Your objective:
Lines holding the word "Sign" are the ones to copy from the data below.

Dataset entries
+++

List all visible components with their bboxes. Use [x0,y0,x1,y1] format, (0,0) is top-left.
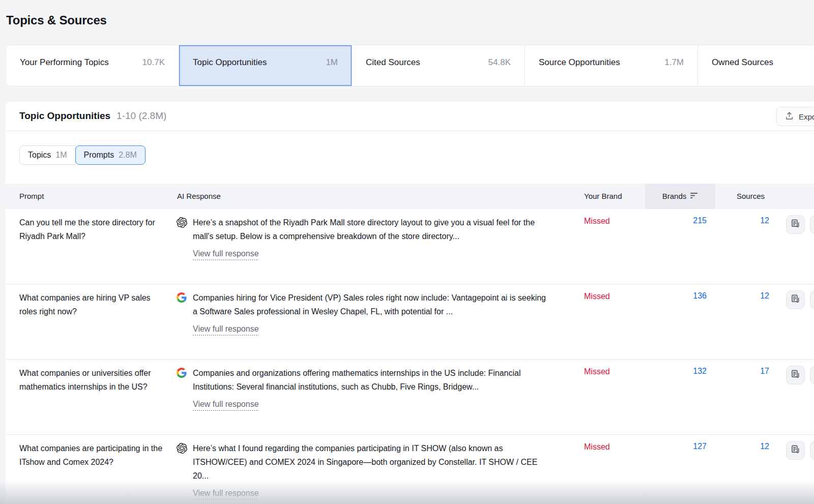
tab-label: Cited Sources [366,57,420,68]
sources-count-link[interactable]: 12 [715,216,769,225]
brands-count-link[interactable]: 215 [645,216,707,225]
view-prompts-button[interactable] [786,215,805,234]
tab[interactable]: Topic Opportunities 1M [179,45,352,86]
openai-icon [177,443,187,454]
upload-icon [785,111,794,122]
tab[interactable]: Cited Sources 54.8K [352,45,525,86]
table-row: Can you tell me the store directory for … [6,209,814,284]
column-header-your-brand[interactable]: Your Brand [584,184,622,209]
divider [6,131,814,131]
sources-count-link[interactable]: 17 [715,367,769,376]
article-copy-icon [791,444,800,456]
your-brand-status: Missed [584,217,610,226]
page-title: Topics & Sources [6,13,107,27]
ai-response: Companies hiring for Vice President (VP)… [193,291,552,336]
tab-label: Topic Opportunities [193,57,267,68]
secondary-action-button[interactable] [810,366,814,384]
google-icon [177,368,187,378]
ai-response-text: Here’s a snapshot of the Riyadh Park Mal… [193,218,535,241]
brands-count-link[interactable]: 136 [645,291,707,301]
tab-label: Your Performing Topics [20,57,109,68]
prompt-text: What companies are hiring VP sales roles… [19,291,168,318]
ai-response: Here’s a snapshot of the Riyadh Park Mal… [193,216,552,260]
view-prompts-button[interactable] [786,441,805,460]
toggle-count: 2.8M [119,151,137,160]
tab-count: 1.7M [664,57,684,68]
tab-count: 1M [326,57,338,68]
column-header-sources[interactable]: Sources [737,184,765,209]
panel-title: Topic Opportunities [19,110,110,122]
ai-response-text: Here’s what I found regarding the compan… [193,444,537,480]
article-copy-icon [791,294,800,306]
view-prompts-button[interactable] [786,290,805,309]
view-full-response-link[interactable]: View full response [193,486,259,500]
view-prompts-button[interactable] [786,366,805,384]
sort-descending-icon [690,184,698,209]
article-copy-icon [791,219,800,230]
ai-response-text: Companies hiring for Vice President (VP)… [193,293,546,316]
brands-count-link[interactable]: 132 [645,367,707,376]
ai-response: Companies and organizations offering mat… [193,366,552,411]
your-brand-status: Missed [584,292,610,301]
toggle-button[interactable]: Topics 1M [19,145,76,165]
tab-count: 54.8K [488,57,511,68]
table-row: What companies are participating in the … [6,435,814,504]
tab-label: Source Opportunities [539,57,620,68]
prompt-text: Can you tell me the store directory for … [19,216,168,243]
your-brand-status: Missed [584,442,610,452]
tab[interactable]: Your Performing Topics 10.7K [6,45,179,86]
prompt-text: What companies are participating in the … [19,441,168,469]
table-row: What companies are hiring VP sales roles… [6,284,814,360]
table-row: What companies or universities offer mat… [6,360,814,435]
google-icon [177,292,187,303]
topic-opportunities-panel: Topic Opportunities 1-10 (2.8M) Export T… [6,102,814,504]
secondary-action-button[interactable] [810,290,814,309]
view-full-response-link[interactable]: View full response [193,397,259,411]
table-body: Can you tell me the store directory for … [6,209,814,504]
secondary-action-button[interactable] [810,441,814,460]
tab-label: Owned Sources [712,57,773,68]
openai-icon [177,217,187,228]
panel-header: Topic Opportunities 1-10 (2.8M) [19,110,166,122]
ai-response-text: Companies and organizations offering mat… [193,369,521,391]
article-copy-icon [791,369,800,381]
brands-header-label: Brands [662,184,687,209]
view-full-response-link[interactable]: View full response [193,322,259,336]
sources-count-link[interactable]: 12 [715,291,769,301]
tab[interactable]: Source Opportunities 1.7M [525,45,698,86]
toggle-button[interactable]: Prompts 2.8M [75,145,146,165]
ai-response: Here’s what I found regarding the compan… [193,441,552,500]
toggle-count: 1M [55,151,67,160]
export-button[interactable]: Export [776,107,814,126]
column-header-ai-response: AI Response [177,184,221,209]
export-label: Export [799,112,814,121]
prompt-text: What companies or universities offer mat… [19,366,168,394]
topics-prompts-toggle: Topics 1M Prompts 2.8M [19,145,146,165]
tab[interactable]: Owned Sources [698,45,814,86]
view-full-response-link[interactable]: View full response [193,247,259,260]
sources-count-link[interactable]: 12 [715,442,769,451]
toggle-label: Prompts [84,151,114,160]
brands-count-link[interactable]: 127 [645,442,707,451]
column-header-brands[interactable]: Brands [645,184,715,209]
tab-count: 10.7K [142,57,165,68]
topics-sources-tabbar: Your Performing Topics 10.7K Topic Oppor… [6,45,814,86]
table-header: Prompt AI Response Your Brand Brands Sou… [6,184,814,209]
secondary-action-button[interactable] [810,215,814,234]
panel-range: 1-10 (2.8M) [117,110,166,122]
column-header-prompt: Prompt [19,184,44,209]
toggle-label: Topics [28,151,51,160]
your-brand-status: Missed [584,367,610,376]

+++

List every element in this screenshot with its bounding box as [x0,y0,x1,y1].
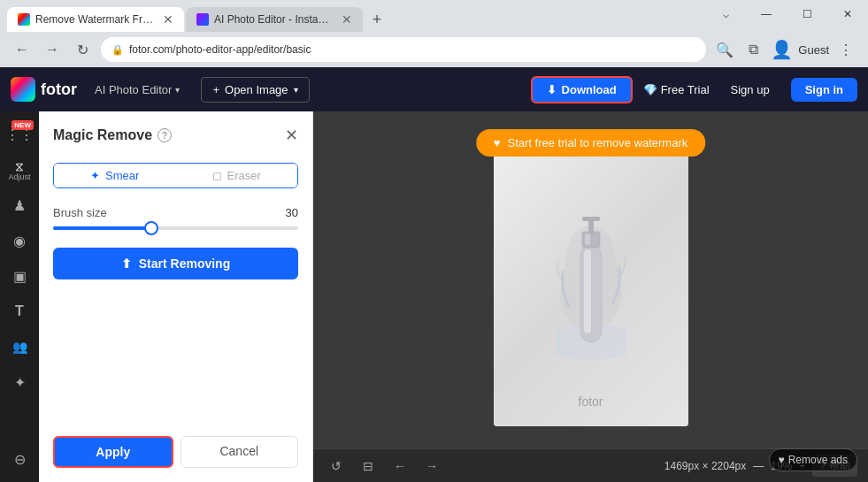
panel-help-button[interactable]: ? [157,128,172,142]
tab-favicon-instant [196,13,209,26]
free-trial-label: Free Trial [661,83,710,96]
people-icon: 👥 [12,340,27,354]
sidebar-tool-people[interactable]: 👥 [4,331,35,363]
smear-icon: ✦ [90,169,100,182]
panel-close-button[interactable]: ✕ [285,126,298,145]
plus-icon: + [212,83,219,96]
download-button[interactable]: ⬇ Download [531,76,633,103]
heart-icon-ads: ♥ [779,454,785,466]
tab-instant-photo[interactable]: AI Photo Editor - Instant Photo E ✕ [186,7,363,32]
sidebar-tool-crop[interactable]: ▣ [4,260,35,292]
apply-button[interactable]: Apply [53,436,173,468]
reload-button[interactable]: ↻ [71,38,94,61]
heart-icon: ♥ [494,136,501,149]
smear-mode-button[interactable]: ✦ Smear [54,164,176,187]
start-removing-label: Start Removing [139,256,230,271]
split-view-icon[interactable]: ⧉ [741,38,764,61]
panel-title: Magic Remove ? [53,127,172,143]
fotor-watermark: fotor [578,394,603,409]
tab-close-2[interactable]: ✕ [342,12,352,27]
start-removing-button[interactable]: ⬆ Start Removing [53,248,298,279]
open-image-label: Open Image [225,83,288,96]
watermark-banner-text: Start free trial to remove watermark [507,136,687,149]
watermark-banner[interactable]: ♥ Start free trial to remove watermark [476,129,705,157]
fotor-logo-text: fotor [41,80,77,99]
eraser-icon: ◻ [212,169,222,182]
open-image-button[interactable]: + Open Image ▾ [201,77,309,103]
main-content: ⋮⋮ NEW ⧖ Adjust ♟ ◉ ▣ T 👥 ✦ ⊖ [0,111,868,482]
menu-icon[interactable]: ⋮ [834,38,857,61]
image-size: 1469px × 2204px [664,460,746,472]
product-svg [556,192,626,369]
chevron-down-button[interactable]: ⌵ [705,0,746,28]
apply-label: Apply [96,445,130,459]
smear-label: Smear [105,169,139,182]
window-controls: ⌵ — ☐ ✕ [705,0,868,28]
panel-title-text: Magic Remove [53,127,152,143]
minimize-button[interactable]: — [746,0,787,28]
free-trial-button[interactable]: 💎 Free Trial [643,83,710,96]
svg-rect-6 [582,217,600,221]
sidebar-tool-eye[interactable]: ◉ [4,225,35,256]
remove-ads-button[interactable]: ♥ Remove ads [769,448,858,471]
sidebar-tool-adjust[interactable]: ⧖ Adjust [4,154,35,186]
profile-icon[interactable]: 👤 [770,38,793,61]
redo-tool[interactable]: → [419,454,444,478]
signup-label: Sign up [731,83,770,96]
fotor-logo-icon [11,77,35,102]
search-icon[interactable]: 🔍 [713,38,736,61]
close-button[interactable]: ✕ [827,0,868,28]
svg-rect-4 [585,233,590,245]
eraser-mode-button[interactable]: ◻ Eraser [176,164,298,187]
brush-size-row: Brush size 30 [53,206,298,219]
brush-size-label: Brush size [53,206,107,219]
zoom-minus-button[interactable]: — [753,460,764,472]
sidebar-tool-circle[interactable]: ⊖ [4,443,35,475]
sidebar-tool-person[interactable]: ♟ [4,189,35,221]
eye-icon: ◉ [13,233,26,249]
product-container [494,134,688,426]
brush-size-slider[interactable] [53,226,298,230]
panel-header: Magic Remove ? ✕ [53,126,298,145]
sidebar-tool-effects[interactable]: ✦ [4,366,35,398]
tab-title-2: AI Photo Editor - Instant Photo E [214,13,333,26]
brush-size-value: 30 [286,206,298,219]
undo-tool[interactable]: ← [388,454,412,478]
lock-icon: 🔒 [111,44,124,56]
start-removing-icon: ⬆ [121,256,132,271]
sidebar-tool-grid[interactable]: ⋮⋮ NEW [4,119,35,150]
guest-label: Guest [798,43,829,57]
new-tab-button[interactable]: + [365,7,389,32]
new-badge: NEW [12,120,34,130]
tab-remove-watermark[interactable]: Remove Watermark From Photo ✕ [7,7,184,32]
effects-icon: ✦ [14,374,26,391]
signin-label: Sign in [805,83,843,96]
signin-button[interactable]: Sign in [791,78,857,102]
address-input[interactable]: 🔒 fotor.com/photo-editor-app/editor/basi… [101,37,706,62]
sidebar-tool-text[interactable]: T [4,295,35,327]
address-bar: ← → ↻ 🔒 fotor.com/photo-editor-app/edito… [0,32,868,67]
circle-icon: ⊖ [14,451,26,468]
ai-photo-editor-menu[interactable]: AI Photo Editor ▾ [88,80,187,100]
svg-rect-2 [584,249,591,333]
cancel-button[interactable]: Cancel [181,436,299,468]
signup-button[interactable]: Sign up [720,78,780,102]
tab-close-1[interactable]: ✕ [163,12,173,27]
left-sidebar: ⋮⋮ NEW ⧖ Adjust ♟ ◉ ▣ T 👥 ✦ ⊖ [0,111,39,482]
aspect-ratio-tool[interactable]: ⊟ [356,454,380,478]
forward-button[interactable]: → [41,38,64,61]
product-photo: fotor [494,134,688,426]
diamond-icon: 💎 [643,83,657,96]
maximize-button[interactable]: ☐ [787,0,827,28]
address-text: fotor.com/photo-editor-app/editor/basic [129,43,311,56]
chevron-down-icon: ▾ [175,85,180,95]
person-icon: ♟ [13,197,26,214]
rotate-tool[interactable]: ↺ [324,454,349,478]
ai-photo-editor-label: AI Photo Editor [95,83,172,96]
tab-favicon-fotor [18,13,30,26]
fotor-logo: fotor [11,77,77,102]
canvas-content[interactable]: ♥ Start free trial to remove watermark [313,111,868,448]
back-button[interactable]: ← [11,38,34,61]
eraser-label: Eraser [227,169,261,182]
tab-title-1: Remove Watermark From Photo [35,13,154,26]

+++

Answer space:
signup-label: Sign up [731,83,770,96]
signin-label: Sign in [805,83,843,96]
signin-button[interactable]: Sign in [791,78,857,102]
signup-button[interactable]: Sign up [720,78,780,102]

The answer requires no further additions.